Growing up on the East Coast, Jimmy Farah used to build furniture with his grandfather, and his appreciation for crafted wood eventually became a hobby.
So while Farah drove with his wife from New York to their new home in St. Louis, it was natural for him to notice abandoned and dilapidated wooden barns along the highways. A year later, Farah remembered those old structures and decided to make something useful of them. The idea evolved into his St. Louis startup called Rustic Grain, which turns salvaged barn wood into custom-made furniture.
“I just thought, ‘How cool would it be to not only build furniture from a barn, but to also tell the story of it?’” Farah said.
When customers buy a piece of Rustic Grain’s furniture, it comes with a brass tag which includes the year the barn was built and its location in longitude and latitude, along with a serial number that can be plugged into the website to learn more about the barn’s history.

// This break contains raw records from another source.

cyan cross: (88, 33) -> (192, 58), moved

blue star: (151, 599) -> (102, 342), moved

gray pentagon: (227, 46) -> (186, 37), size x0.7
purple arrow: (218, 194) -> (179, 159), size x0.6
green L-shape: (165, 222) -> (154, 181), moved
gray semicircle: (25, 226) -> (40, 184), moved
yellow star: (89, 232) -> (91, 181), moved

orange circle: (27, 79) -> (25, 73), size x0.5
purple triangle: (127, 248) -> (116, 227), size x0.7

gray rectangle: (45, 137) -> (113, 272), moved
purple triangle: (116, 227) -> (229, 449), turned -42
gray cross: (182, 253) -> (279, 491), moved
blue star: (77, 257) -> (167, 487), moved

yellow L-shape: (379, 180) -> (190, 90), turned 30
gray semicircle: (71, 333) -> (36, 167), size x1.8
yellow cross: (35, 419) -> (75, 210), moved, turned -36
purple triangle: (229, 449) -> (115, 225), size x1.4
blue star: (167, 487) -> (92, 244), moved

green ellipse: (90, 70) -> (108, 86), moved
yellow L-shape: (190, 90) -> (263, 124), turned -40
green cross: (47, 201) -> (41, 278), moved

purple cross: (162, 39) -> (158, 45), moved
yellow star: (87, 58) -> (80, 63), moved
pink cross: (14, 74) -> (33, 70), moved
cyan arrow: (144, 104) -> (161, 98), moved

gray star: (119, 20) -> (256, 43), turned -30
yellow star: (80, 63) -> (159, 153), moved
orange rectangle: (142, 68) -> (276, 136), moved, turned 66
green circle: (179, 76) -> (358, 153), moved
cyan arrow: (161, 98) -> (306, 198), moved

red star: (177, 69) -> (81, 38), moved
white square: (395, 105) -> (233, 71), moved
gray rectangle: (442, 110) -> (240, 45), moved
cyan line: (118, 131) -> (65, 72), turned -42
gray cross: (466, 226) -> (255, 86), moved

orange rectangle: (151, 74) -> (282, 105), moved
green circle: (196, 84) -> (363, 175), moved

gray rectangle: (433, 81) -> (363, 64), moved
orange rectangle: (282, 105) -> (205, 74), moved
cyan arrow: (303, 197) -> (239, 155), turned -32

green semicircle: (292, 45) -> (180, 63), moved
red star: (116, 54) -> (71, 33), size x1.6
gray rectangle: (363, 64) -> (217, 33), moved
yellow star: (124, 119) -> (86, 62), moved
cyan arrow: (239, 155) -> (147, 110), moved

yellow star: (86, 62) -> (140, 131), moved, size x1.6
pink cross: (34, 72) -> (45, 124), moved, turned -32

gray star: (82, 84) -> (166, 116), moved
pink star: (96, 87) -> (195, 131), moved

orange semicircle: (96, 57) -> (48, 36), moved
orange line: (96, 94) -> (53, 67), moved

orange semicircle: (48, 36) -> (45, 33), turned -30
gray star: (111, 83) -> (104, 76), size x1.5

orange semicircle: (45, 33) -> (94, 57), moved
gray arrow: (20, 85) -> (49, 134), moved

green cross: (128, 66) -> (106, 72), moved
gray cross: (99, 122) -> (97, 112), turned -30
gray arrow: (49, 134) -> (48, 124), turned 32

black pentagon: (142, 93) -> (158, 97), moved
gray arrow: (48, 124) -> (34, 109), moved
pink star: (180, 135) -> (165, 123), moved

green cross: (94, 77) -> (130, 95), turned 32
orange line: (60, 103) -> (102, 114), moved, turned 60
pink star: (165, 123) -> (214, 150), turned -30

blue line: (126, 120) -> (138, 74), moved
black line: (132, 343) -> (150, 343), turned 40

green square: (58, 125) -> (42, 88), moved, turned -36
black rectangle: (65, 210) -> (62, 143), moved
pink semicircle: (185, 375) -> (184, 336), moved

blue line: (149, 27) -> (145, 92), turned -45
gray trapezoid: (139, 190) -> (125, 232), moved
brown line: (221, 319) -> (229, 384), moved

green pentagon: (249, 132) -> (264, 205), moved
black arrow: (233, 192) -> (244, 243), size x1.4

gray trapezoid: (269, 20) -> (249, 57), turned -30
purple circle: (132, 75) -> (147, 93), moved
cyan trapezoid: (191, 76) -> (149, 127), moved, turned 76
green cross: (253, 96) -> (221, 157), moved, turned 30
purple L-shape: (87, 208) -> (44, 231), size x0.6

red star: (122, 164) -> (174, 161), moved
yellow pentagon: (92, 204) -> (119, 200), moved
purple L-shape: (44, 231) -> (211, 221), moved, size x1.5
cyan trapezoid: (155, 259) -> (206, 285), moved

“I think people like the idea of individuality, which is what we do with our custom pieces,” Farah said. “It’s not mass-produced furniture that was manufactured overseas.”
Rustic Grain began operating last summer and recently moved its production from a 900-square-foot garage to a 13,000-square-foot facility in Crestwood, a southwestern suburb of St. Louis. The company now employs six full-time carpenters and designers, and Farah said Rustic Grain hopes to have 10 employees by next year.

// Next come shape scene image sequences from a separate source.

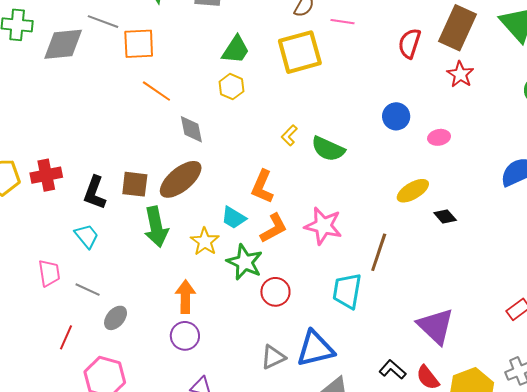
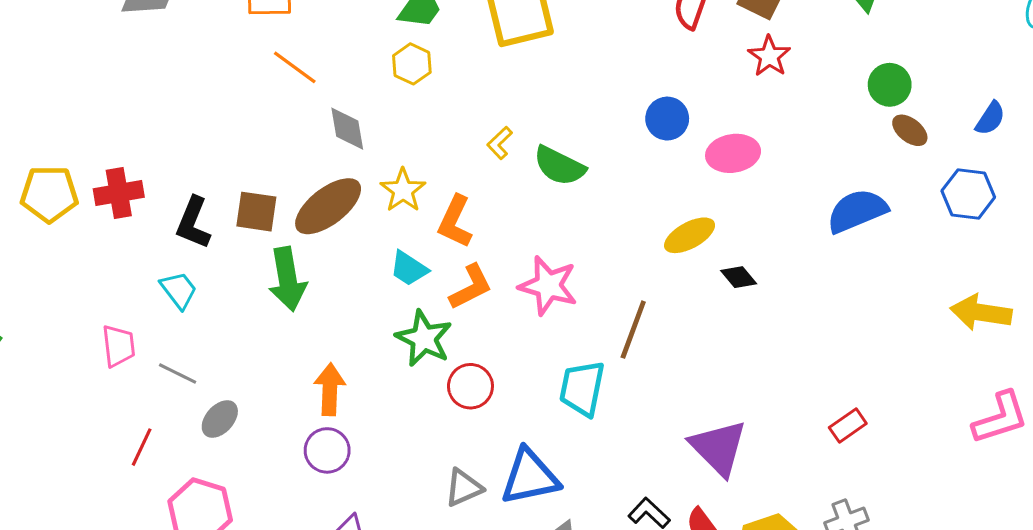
pink ellipse: (439, 137) -> (733, 153), size x1.5
yellow star: (205, 242) -> (403, 190), moved

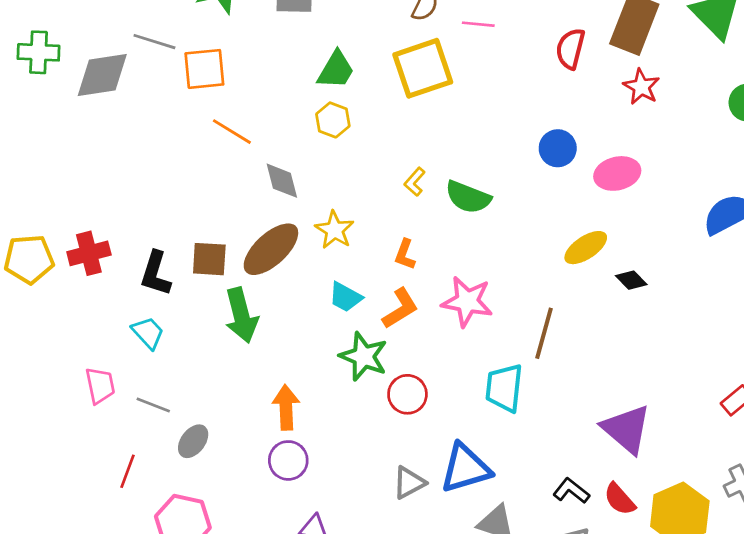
orange L-shape: (455, 222) -> (405, 254), moved, size x0.7

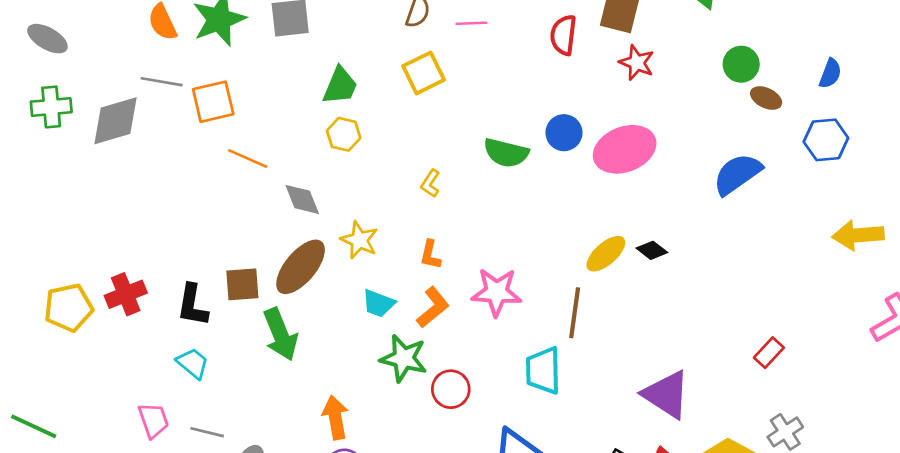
yellow square: (423, 68) -> (424, 73), size x0.7
pink ellipse: (617, 173) -> (625, 149), size x1.4
green semicircle: (468, 197) -> (506, 153), moved
yellow ellipse: (586, 248) -> (606, 254), moved

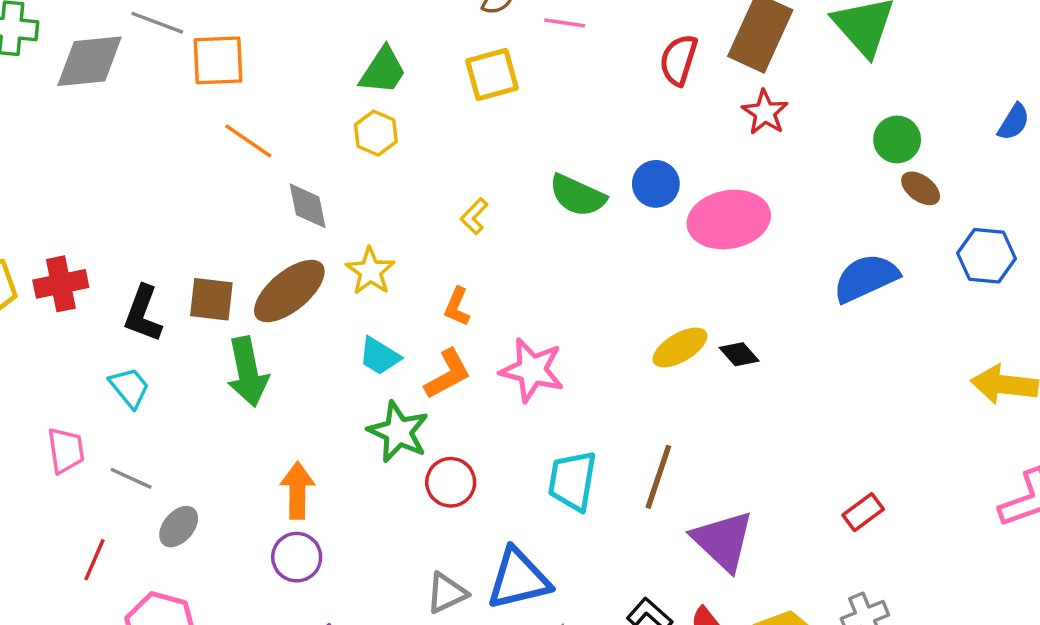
blue semicircle: (830, 73) -> (1014, 122), moved
brown line: (575, 313) -> (658, 477), moved

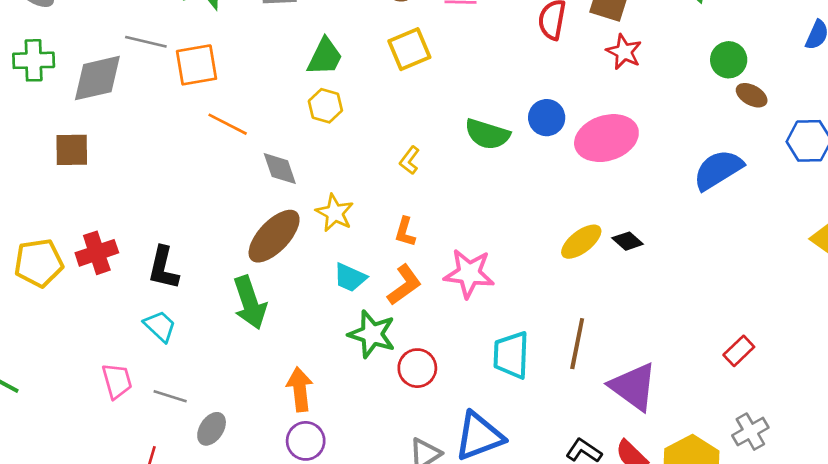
brown square: (211, 299) -> (72, 150), moved

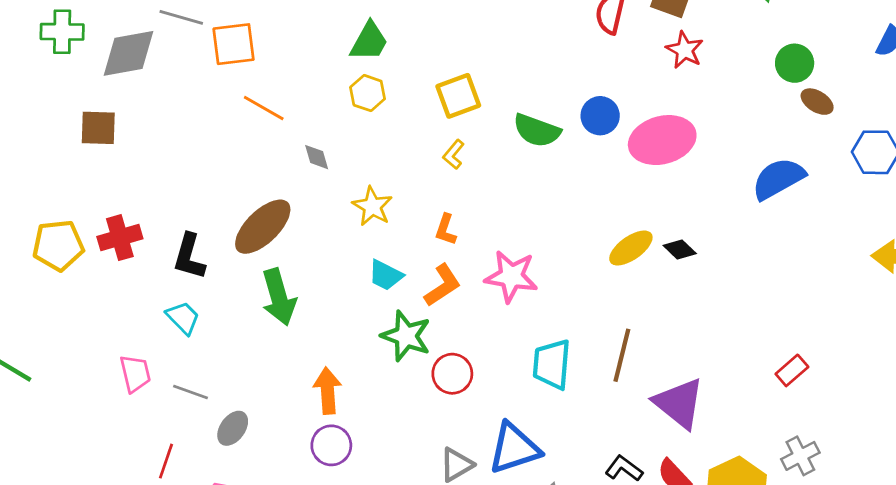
yellow square: (409, 49) -> (458, 96), moved
gray diamond: (280, 169) -> (317, 157), size x0.7
brown ellipse: (274, 236) -> (263, 227), moved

“All the work we do is a part of a bigger story,” said Tim Nummela, Rustic Grain’s head of production. “Marrying the creativity that goes into the work and the rich history behind the wood makes for an interesting outcome, and getting to see that outcome meet customer expectations is great.”
A custom piece of furniture takes about four to eight weeks to complete now, but with a larger staff, Farah believes production time can be cut to four weeks.

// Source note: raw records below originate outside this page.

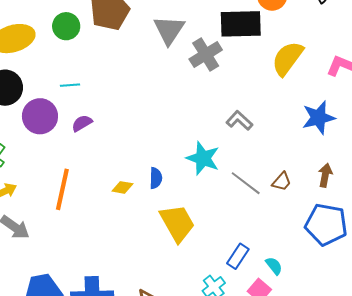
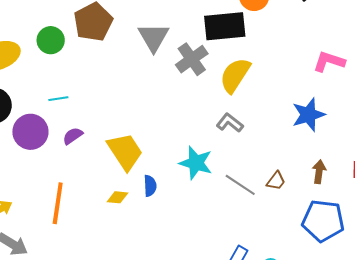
yellow semicircle: (287, 58) -> (235, 75), moved
yellow trapezoid: (177, 223) -> (125, 151), moved

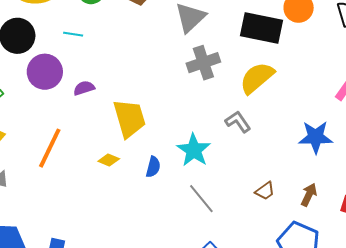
gray cross: (192, 59) -> (203, 63), moved
cyan line: (58, 99) -> (73, 34), moved
gray line: (240, 185) -> (201, 199), moved
blue semicircle: (150, 186) -> (153, 167), moved

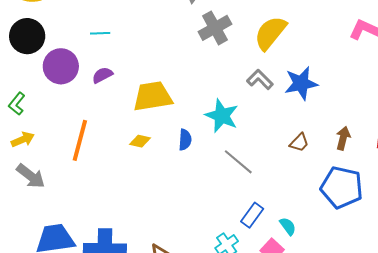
cyan line: (73, 34) -> (100, 33), moved
yellow trapezoid: (129, 118) -> (153, 96), turned -72
blue star: (316, 137) -> (301, 83), moved

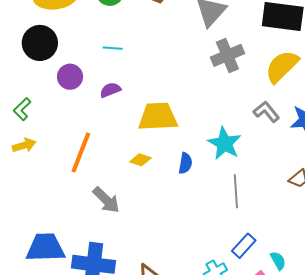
purple circle: (61, 66) -> (70, 77), size x0.7
gray line: (238, 162) -> (236, 191), turned 40
gray arrow: (31, 176) -> (106, 200), moved

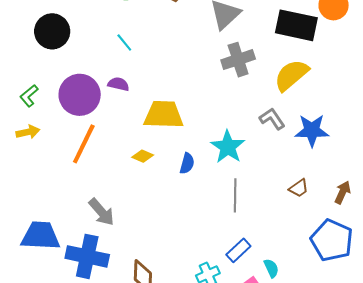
cyan line: (113, 48) -> (124, 43), turned 42
purple circle: (70, 77) -> (80, 95), moved, size x1.6
purple semicircle: (110, 90) -> (118, 84), turned 30
gray arrow: (106, 200) -> (101, 212), moved

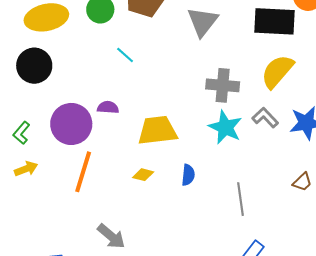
cyan line: (124, 43) -> (125, 55), moved
gray cross: (238, 60) -> (223, 85), moved, turned 32
cyan star: (228, 147) -> (225, 127), moved

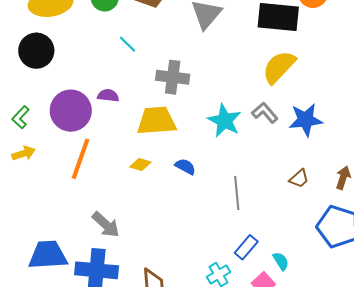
gray cross: (223, 85) -> (173, 77), moved
blue semicircle: (188, 175) -> (185, 167), turned -70

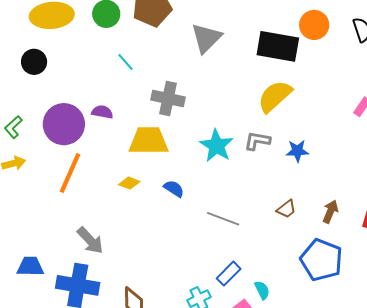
black circle: (36, 51) -> (34, 62), size x0.7
gray L-shape: (265, 113) -> (257, 141), turned -44
blue star: (306, 120) -> (297, 151), size x0.7
gray line: (237, 193) -> (223, 219), turned -68
blue trapezoid: (48, 255) -> (30, 266), size x0.7

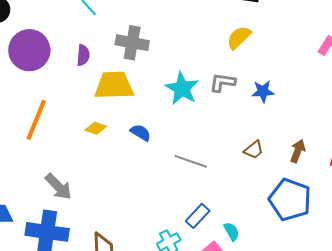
yellow semicircle: (275, 96) -> (239, 37), size x0.7
purple semicircle: (102, 112) -> (83, 55), moved, turned 85
purple circle: (64, 124) -> (29, 50), moved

It turns out that the hardest part of the process is treating the wood and storing it; finding the barns is easy. Rustic Grain hires contractors to dismantle the barns and deliver the lumber. They typically get a mixed load when it comes to they quality and types of wood from the barns. Pine and oak tend to be popular, but it’s all about finding the right barns that supply the kind of wood that customers want.
“Pulling out the old nails in the barn wood would have to be my least favorite part of the job,” Nummela said. “The wood has so much character, but it also has a lot of unique challenges, such as finding the straight edges. Working with the flaws is a big challenge, but it’s all part of the process.”
Farah said they’ve already vetted about 70 barns that they want to purchase. The last barn that the founder examined himself and helped take down was in St. Clair, about an hour’s drive southwest of Crestwood.
Now Farah handles the marketing and sales side of the business, though he wishes he had more time to work with the designers and carpenters in the shop.
Rustic Grain essentially has three different kinds of products: a standard furniture line, made-to-order furniture and commercialized furniture.
“Most of the time people see our standard product and then they fall into our customized pit and ask for something custom-made,” Farah said.
Lately, Rustic Grain has been doing a lot more on the commercial side of business. The company built the bar, tables, and just about everything else for the restaurant Juniper in the Central West End of St. Louis and has done the same for a couple of breweries, including one in Tampa Bay.
“We’re quickly expanding outside of St. Louis, which is cool for only being an eight-month-old brand,” Farah said. “It’s a testament to St. Louis, really. It’s a great place for startups. We’ve been doing a lot of online marketing, but it’s also a lot of word of mouth and introductions being made on our behalf from customers. People love the product and the whole story.”
The goal is to keep headquarters and production in St. Louis, but Farah is also looking into the addition of finishing shops, where wood products are sanded and primed, in upstate New York and possibly along in the West Coast to better serve those markets.
Farah, who previously co-founded a tech company called Muddler, said it takes a lot of time and money to take down a barn, but he thinks that Rustic Grain might be able to break even this year, which is unusual at this stage of a startup.
He attributes his success to hiring people that are smarter than he is, and to being honest with the customers.
“I’m not a carpenter, but I understand the process,” Farah said. “The people who are smarter and better than you — that’s who you hire. When you fail, fail quick and small, so it’s not so catastrophic when it happens. We’re just trying to build organically now, which means not pushing the company too hard or claiming it can produce something it can’t. So far — knock on wood — business has been really good.”